A margem de erro é de 2,2 pontos percentuais para mais ou para menos, sendo que o nível de confiança estimado na consulta é de 95%. O temor por uma intervenção internacional nas florestas brasileiras, segundo a pesquisa, é mais elevado entre os jovens, entre aqueles que concluíram o ensino médio e têm renda familiar que varia de cinco a 10 salários mínimos.

O levantamento feito pelo Renctas e Ibope veio demonstrar que a preocupação com a soberania nacional não é um tema superado, ao contrário de muitos analistas mal-intencionados procuram incutir na população depois do advento da chamada globalização.

Pelo que se observa é entre as grandes potências que pregam o internacionalismo das riquezas naturais dos outros países, é claro, onde se detecta maior protecionismo e vigilância dos seus recursos naturais. Daí a necessidade de os países em desenvolvimento, como o Brasil, procurarem defender a todo custo a grande diversidade de flora e fauna.

Na relação de animais mais visados pelo tráfico incluem-se espécies de diversos tamanhos e hábitats, tais como o tamanduá-mirim, a preguiça, a jibóia, o papagaio-verdadeiro, além de uma grande quantidade de pássaros e tartarugas.

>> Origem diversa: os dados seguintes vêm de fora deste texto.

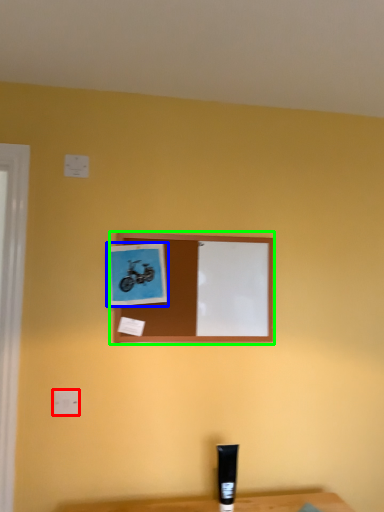 Question: Based on their relative distances, which object is farther from electric outlet (highlighted by a red box)? Choose from picture frame (highlighted by a blue box) and picture frame (highlighted by a green box).

Choices:
 (A) picture frame
 (B) picture frame

Answer: (B) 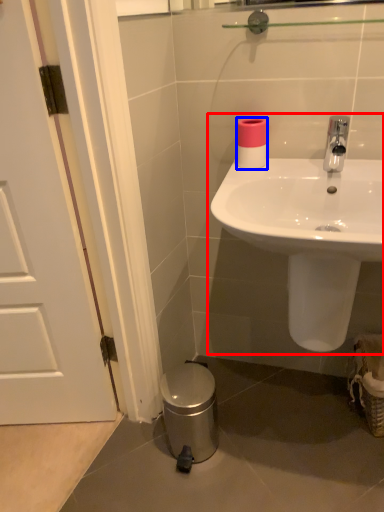 Question: Which of the following is the farthest to the observer, sink (highlighted by a red box) or toilet paper (highlighted by a blue box)?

O mesmo alerta deve ser feito também com relação aos fósseis, alvo de contrabando para o Exterior. A região do Cariri, no Ceará, é um exemplo desse descalabro.

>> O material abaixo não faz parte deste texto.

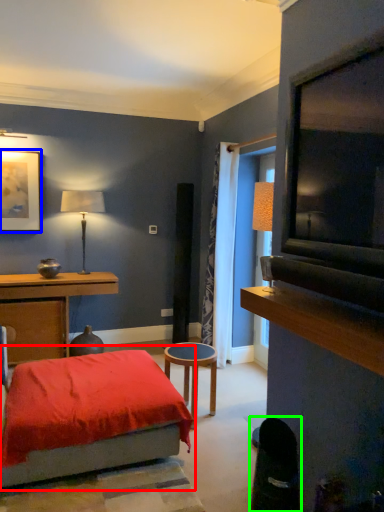 Question: Which is farther away from bed (highlighted by a red box)? picture frame (highlighted by a blue box) or swivel chair (highlighted by a green box)?

Choices:
 (A) picture frame
 (B) swivel chair

Answer: (A) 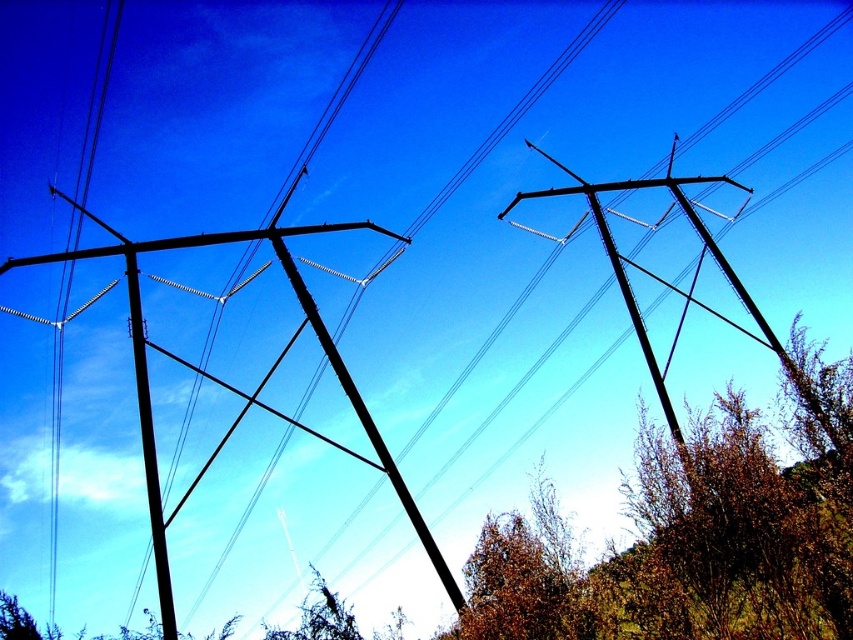 You are a bird looking for a perch. You see a brown leafy tree at lower right and a smooth black telegraph pole at center. Which one is taller and better for a high vantage point?

The smooth black telegraph pole at center is taller than the brown leafy tree at lower right, so it provides a better high vantage point.

You are planning to install a new sensor on the black metallic telegraph pole at left. Given its location at point coordinates, can you determine if it is positioned on the left side of the image?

O governo Lula, comprometido na campanha presidencial com a defesa do meio ambiente, foi visto com bastante esperança pelos preservacionistas. Mas, infelizmente, as ações levadas a efeito até o momento pela atual administração federal têm sido tímidas, não obstante os esforços da ministra do Meio Ambiente, Marina Silva. É preciso uma ação mais enérgica. O País não pode perder mais tempo na defesa dos seus recursos naturais.